AIM OF THE TASK.
Your answer is one number: the count of lines below that hold the word "giải".

EXERCISE DATA.

┌──

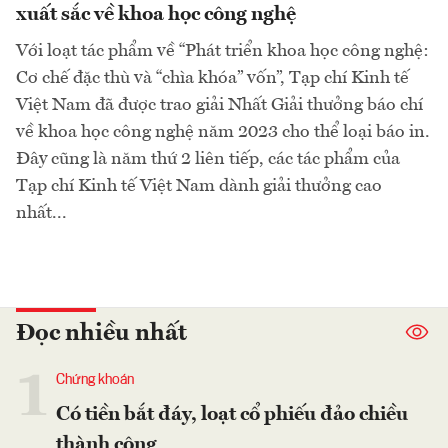
xuất sắc về khoa học công nghệ
Với loạt tác phẩm về “Phát triển khoa học công nghệ:
Cơ chế đặc thù và “chìa khóa” vốn”, Tạp chí Kinh tế
Việt Nam đã được trao giải Nhất Giải thưởng báo chí
về khoa học công nghệ năm 2023 cho thể loại báo in.
Đây cũng là năm thứ 2 liên tiếp, các tác phẩm của
Tạp chí Kinh tế Việt Nam dành giải thưởng cao
nhất...
Đọc nhiều nhất
1
Chứng khoán
Có tiền bắt đáy, loạt cổ phiếu đảo chiều
thành công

└──

OUTPUT OF THE TASK.
2